# Solved: WiFi light not lighting on Dell Latitude D630



## The_Claw (Feb 1, 2011)

Hi,

I switched my Dell Latitude D630 on yesterday morning and the WiFi light wasn't lit, and I am unable to connect to any network. I'm completely baffled why this has happened. I was using it the previous night, streaming some music on Spotify, then I turned it off as normal, and when I tried using the internet the next day...nothing. The bluetooth light is lit as normal but the WiFi light stays off, and I've tried turning the external switch on/off to no avail.

Can anybody suggest what might be causing this, or any remedies?

Many thanks.


----------



## pedroguy (Jan 28, 2001)

Any other laptops working on wireless ?
Any error msgs when you try to connect ?
Let's see this:
Start, Run, CMD, OK to open a command prompt:
(For Vista or 7 type CMD in the Search box after Start)



In the command prompt window that opens, type the following command:

Note that there is a space before the /ALL, but there is NOT a space after the / in the following command.

IPCONFIG /ALL

Right click in the command window and choose Select All, then hit Enter to copy the contents to the clipboard.
Paste the results in a message here.

If you are on a machine with no network connection, use a floppy, USB disk, or a CD-RW disk to transfer a text file with the information to allow pasting it here.


----------



## The_Claw (Feb 1, 2011)

Thanks for your reply.

Yes, there's another laptop working perfectly on the wireless.

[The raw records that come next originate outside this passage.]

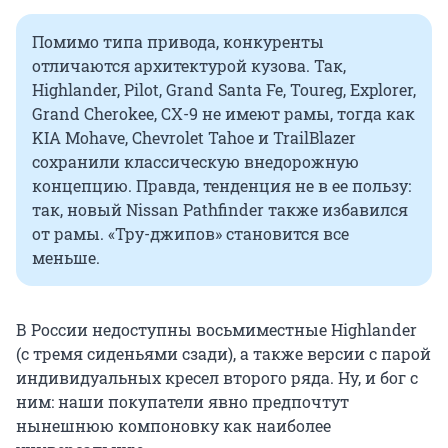
Помимо типа привода, конкуренты
отличаются архитектурой кузова. Так,
Highlander, Pilot, Grand Santa Fe, Toureg, Explorer,
Grand Cherokee, CX-9 не имеют рамы, тогда как
KIA Mohave, Chevrolet Tahoe и TrailBlazer
сохранили классическую внедорожную
концепцию. Правда, тенденция не в ее пользу:
так, новый Nissan Pathfinder также избавился
от рамы. «Тру-джипов» становится все
меньше.
В России недоступны восьмиместные Highlander
(с тремя сиденьями сзади), а также версии с парой
индивидуальных кресел второго ряда. Ну, и бог с
ним: наши покупатели явно предпочтут
нынешнюю компоновку как наиболее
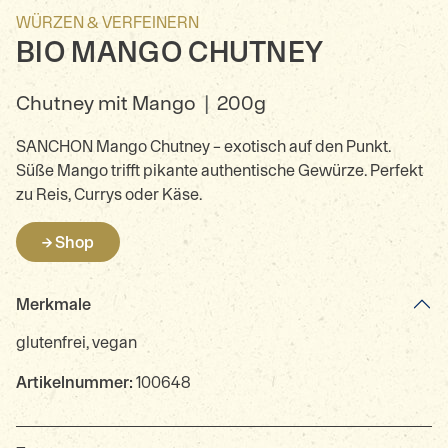
WÜRZEN & VERFEINERN
BIO MANGO CHUTNEY
Chutney mit Mango
|
200g
SANCHON Mango Chutney – exotisch auf den Punkt.
Süße Mango trifft pikante authentische Gewürze. Perfekt
zu Reis, Currys oder Käse.
→ Shop
Merkmale
glutenfrei, vegan
Artikelnummer:
100648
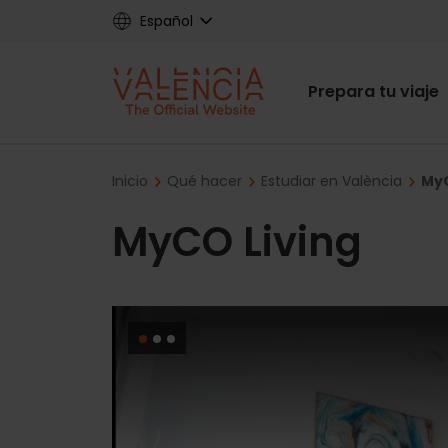
Skip
Español
to
main
Main
content
Prepara tu viaje
navigat
Breadcrumb
Inicio
Qué hacer
Estudiar en València
MyC
MyCO Living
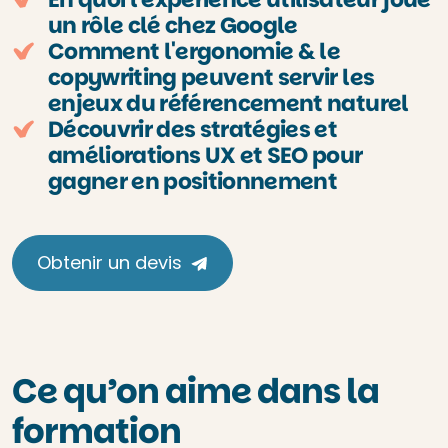
un rôle clé chez Google
Comment l'ergonomie & le
copywriting peuvent servir les
enjeux du référencement naturel
Découvrir des stratégies et
améliorations UX et SEO pour
gagner en positionnement
Obtenir un devis
Ce qu’on aime dans la
formation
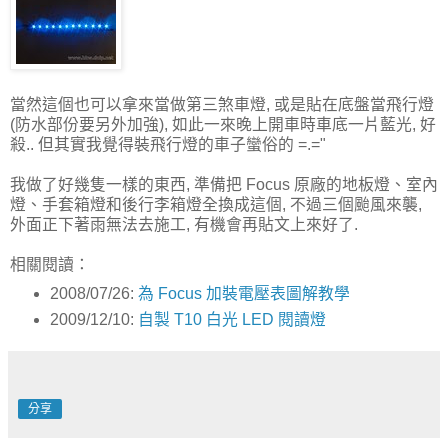
當然這個也可以拿來當做第三煞車燈, 或是貼在底盤當飛行燈
(防水部份要另外加強), 如此一來晚上開車時車底一片藍光, 好
殺.. 但其實我覺得裝飛行燈的車子蠻俗的 =.="
我做了好幾隻一樣的東西, 準備把 Focus 原廠的地板燈、室內
燈、手套箱燈和後行李箱燈全換成這個, 不過三個颱風來襲,
外面正下著雨無法去施工, 有機會再貼文上來好了.
相關閱讀：
2008/07/26:
為 Focus 加裝電壓表圖解教學
2009/12/10:
自製 T10 白光 LED 閱讀燈
分享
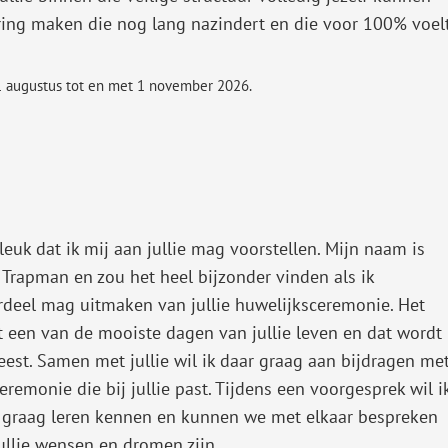
ering maken die nog lang nazindert en die voor 100% voel
 1 augustus tot en met 1 november 2026.
leuk dat ik mij aan jullie mag voorstellen. Mijn naam is
 Trapman en zou het heel bijzonder vinden als ik
deel mag uitmaken van jullie huwelijksceremonie. Het
 een van de mooiste dagen van jullie leven en dat wordt
eest. Samen met jullie wil ik daar graag aan bijdragen me
eremonie die bij jullie past. Tijdens een voorgesprek wil i
e graag leren kennen en kunnen we met elkaar bespreken
ullie wensen en dromen zijn.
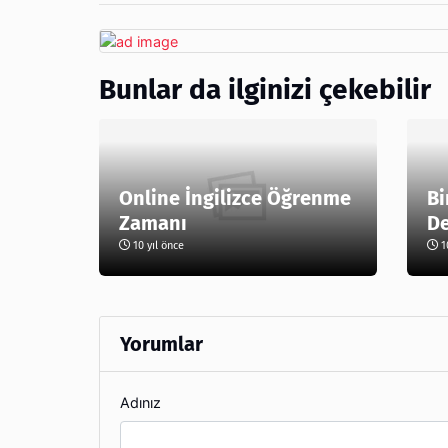
Bunlar da ilginizi çekebilir
Online İngilizce Öğrenme
Bi
Zamanı
De
10 yıl önce
10
Yorumlar
Adınız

There's no other error messages. This WiFi light seems to have gone off for no reason.

Microsoft Windows [Version 6.0.6002]
Copyright (c) 2006 Microsoft Corporation. All rights reserved.

C:\Users\Andi>IPCONFIG /ALL

Windows IP Configuration

 Host Name . . . . . . . . . . . . : CLAW
 Primary Dns Suffix . . . . . . . :
 Node Type . . . . . . . . . . . . : Hybrid
 IP Routing Enabled. . . . . . . . : No
 WINS Proxy Enabled. . . . . . . . : No

Ethernet adapter Bluetooth Network Connection:

 Media State . . . . . . . . . . . : Media disconnected
 Connection-specific DNS Suffix . :
 Description . . . . . . . . . . . : Bluetooth Device (Personal Area Network)
 Physical Address. . . . . . . . . : 00-1E-37-FB-AC-17
 DHCP Enabled. . . . . . . . . . . : Yes
 Autoconfiguration Enabled . . . . : Yes

Ethernet adapter Local Area Connection:

 Media State . . . . . . . . . . . : Media disconnected
 Connection-specific DNS Suffix . :
 Description . . . . . . . . . . . : Broadcom NetXtreme 57xx Gigabit Controlle
r
 Physical Address. . . . . . . . . : 00-1C-23-47-05-A1
 DHCP Enabled. . . . . . . . . . . : Yes
 Autoconfiguration Enabled . . . . : Yes

Tunnel adapter Local Area Connection* 6:

 Media State . . . . . . . . . . . : Media disconnected
 Connection-specific DNS Suffix . :
 Description . . . . . . . . . . . : isatap.{277E91EA-319A-4958-A1B1-FF91766F8
6EC}
 Physical Address. . . . . . . . . : 00-00-00-00-00-00-00-E0
 DHCP Enabled. . . . . . . . . . . : No
 Autoconfiguration Enabled . . . . : Yes

Tunnel adapter Local Area Connection* 7:

 Media State . . . . . . . . . . . : Media disconnected
 Connection-specific DNS Suffix . :
 Description . . . . . . . . . . . : isatap.{41973134-A14F-4F2B-A629-09AD61279
E07}
 Physical Address. . . . . . . . . : 00-00-00-00-00-00-00-E0
 DHCP Enabled. . . . . . . . . . . : No
 Autoconfiguration Enabled . . . . : Yes

Tunnel adapter Local Area Connection* 9:

 Media State . . . . . . . . . . . : Media disconnected
 Connection-specific DNS Suffix . :
 Description . . . . . . . . . . . : Teredo Tunneling Pseudo-Interface
 Physical Address. . . . . . . . . : 02-00-54-55-4E-01
 DHCP Enabled. . . . . . . . . . . : No
 Autoconfiguration Enabled . . . . : Yes

Tunnel adapter Local Area Connection* 14:

 Media State . . . . . . . . . . . : Media disconnected
 Connection-specific DNS Suffix . :
 Description . . . . . . . . . . . : isatap.home
 Physical Address. . . . . . . . . : 00-00-00-00-00-00-00-E0
 DHCP Enabled. . . . . . . . . . . : No
 Autoconfiguration Enabled . . . . : Yes

Thanks


----------



## pedroguy (Jan 28, 2001)

OK so I do not see a wireless adapter noted above.
Let's see this:
Let&#8217;s take a look at the status of the network adapters

Device manager:

Hold the Windows key and press R, then type devmgmt.msc

Please respond to all the following steps.
1.	Under Network adapters, please tell me all the devices listed.
2.	Are there any devices under Network adapters that have a red x displayed?
3.	Also, are there any devices anywhere in the Device Manager display with yellow ? or ! displayed?
4.	should be enabled and working properly.
5.	If error code,what is it ?

It would be best if you could post a screen shot of Device Manager with the Network adapters and Other devices sections expanded.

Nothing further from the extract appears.